Question 192. What do we pray for in the third petition?

 

Question 192. What do we pray for in the third petition?

Answer. The third petition is, Thy will be done on earth as it is in heaven. This petition first acknowledges that all of us are utterly unable and unwilling to do God's will, and that we are all rebellious against His Word, murmuring and complaining against His providence, and wholly disposed to follow the will of the flesh and the devil. We pray that God, by His Holy Spirit, would remove from us all our folly, weakness, wickedness, and wickedness, and that by His grace we might know, do, and submit to His will in all things, with humility, joy, fidelity, diligence, zeal, sincerity, and steadfastness, as the angels do in heaven.

"Your will be done on earth as it is in heaven." What Jesus tells us through the Lord's Prayer is not about what to pray for in the world. Although we are on this earth now, what we should pray for from our Father in heaven is to "pray that God will fulfill what he has planned from the beginning of the world."

Many people speak about God according to their own ideas. Believers should not think of God as a simple god as the world speaks of him. Believers say, God is omnipotent and omniscient, but humans think of God as their own kind of omnipotent and omniscient. For example, when God created the world and said, It was very good, if you believe that God is omnipotent and omniscient, but understand that God intended to create the world perfectly, but Satan intervened and the world was destroyed because of human mistakes, then you do not consider God as omnipotent and omniscient.

It is the same as thinking that God's omnipotence can be changed by some external factor. This is speaking of God as omnipotent in one's own way. Such believers really do not know about 'God's omnipotence.' While believers believe that 'all things in this world that God created were created perfect and blessed,' God inevitably becomes the God who thinks, 'I must destroy this world,' without any feeling.

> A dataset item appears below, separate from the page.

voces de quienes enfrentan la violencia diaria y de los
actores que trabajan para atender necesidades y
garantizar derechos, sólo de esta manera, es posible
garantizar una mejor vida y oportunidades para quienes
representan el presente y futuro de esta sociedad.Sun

Therefore, believers must know well about God's omniscience and omnipotence and God's absolute goodness. If believers truly believe in God's omniscience and omnipotence, they must believe that the creation of heaven and earth was "made as one plan and providence from creation to the end." This means that God's creation was not changed by Satan's intervention or human error.

The will that was accomplished in heaven is God's will. God's will is stated in John 6:40 as, "That everyone who looks to the Son and believes in him may have eternal life, and that he will raise him up on the last day."

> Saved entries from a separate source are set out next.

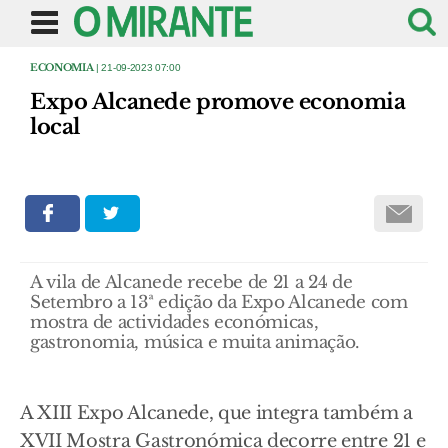
ECONOMIA
| 21-09-2023 07:00
Expo Alcanede promove economia
local
A vila de Alcanede recebe de 21 a 24 de
Setembro a 13ª edição da Expo Alcanede com
mostra de actividades económicas,
gastronomia, música e muita animação.
A XIII Expo Alcanede, que integra também a
XVII Mostra Gastronómica decorre entre 21 e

Ephesians 1:4-5 says, "Just as he chose us in him before the foundation of the world, that we should be holy and blameless before him in love, having predestined us for adoption as sons by Jesus Christ to himself, according to the good pleasure of his will."

Gods will is that all who believe in Jesus Christ will be saved, and this will was established before the creation of the world. God did not establish this will for the holy and blameless, but for the flawed and unholy. Flawed and unholy refers to those who have left God. Since nothing happened before the creation of the world, why would He establish this will? If we say that He knew everything and established this will regarding what would happen after the creation of the world, it is the same as saying that Gods creation would be incomplete and would be distorted. This would result in using the name of the omnipotent and all-good God in vain.

When did God predestinate Christ and establish His will to save all who believe in Him? The word before the creation means eternity. Humans interpret the meaning of eternity to mean endless time. Human thinking cannot escape this. Eternity cannot be understood within the concepts of time and space. This is because it is not in the spiritual world. The world of time and space is different from the world of eternity. However, people try to understand the world of eternity based on the world of time and space.

The material world exists to express the spiritual world. God created the material world for this purpose. Jesus said, "I came to the world to save those who are in darkness." Those who are in darkness are the members of Christ. Why are their members in darkness?

In John 1:9, it says, "The true Light which gives light to every man was coming into the world." In 1:5, it says, "The Light shines in the darkness, but the darkness has not understood it." The darkness mentioned here and in Genesis 1:2 have the same meaning. "The earth was formless and empty, darkness was over the face of the deep, and the Spirit of God was hovering over the waters. And God said, 'Let there be light,' and there was light."

Because there was no light, light shone in the darkness. Just as light shone in the darkness, Jesus Christ, the light of life, shone in the darkness for people in the darkness, which means that Jesus came in the darkness. The darkness mentioned in Genesis refers to the darkness of the world. The world without God is darkness.

Jesus said in John 6:63, "It is the Spirit who gives life; the flesh profits nothing. The words that I have spoken to you are spirit and life."